Alteration of CD38 and Two‐Pore Channels expression by hypoxia exposure in Pulmonary Arterial Smooth Muscle

CD38 is a multifunctional enzyme responsible for the synthesis of cyclic adenosine diphosphated‐ribose (cADPR) and nicotinic acid adenine dinucleotide phosphate (NAADP). cADPR and NAADP trigger Ca2+ release via ryanodine receptors of sarcoplasmic reticulum and NAADP‐sensitive two‐pore channels (TPCs) of lysosomal stores, respectively, and are thought to play important roles in regulation of [Ca2+]i and vascular functions.
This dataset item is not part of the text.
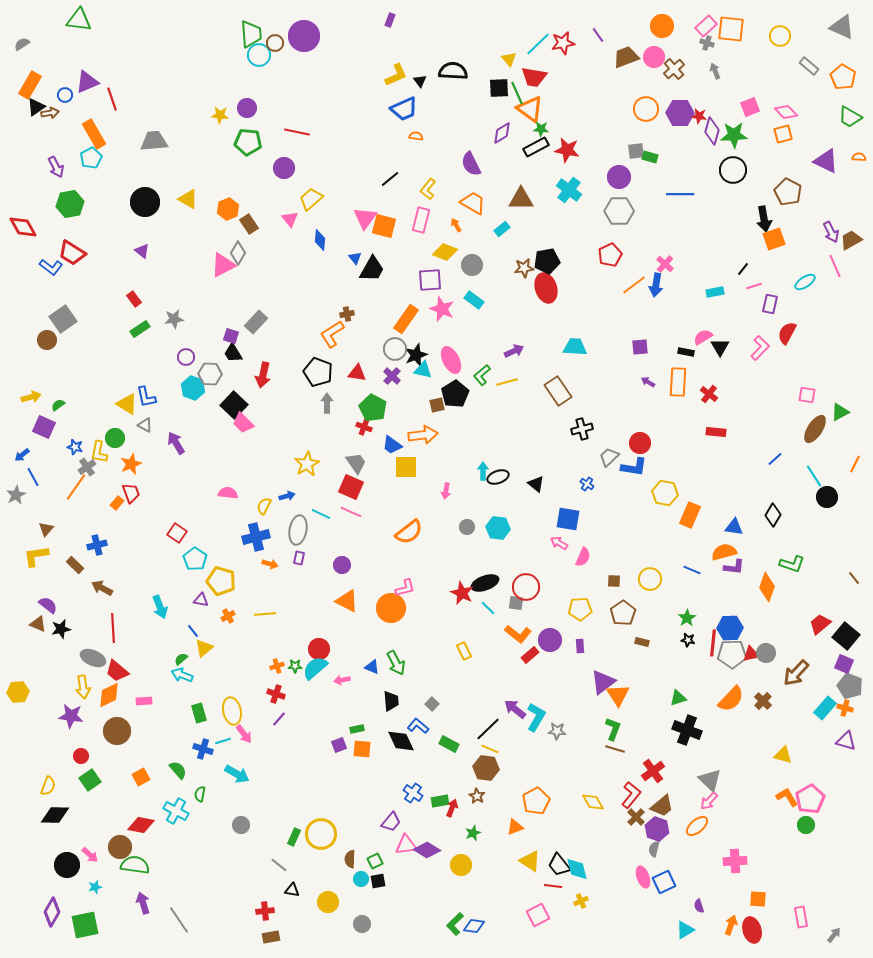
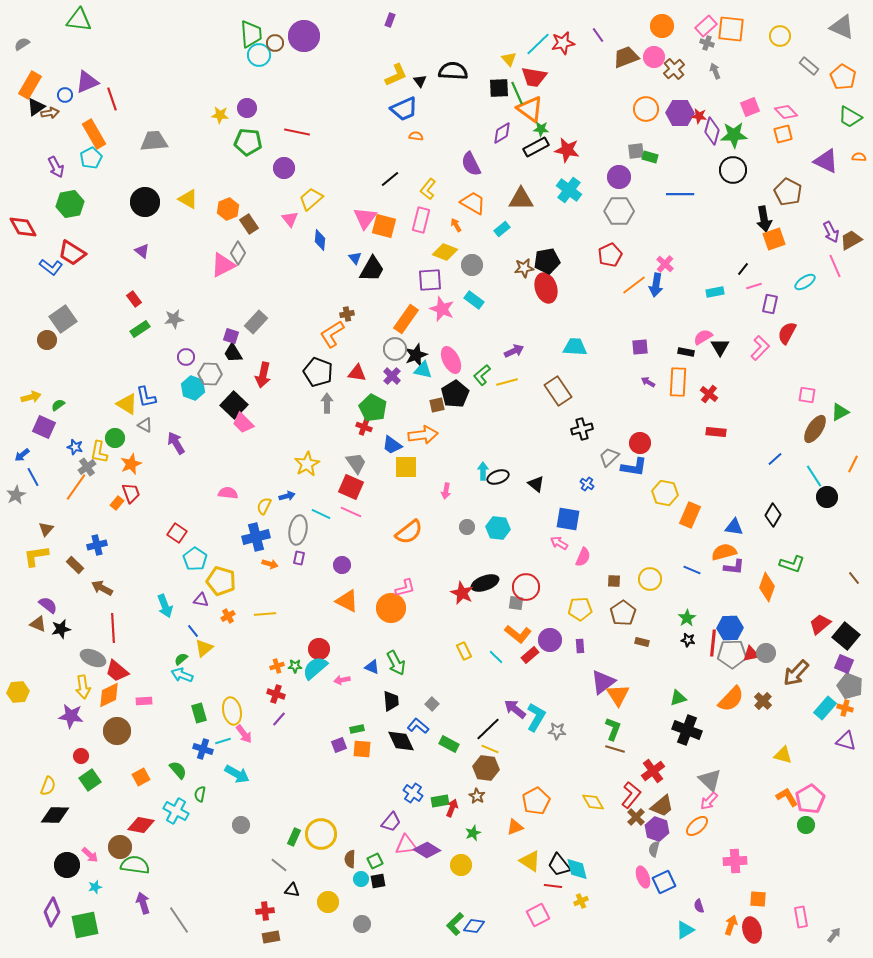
orange line at (855, 464): moved 2 px left
cyan arrow at (160, 607): moved 5 px right, 1 px up
cyan line at (488, 608): moved 8 px right, 49 px down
We recently examined the expression of CD38 and TPC1/2 in various rat arterial smooth muscles. Pulmonary artery (PA) has higher expression of CD38 and TPC1/2 compared to other systemic arteries. However, there is little information on the changes in expression and function of CD38 and TPCs in PA under hypoxia. Here, we used western blot analysis and quantitative real‐time PCR to examine the alteration of expression of CD38 and TPC1/2 in PA smooth muscle cells. Rats were exposed to hypoxic condition (10% O2) up to 1 week in hypoxic chamber. Endothelium‐removed PA tissues were collected in day 0, 1, 2, 3 and 7. Both CD38 protein and mRNA were significantly increased during hypoxia compared to day 0. Likewise, TPC1/2 proteins were significantly elevated after hypoxic exposure. Our results show that expression of CD38 and TPC1/2 in PA are upregulated by prolonged hypoxia; the elevation of their expression may contribute to the alterations in Ca2+ homeostasis in hypoxic pulmonary hypertension.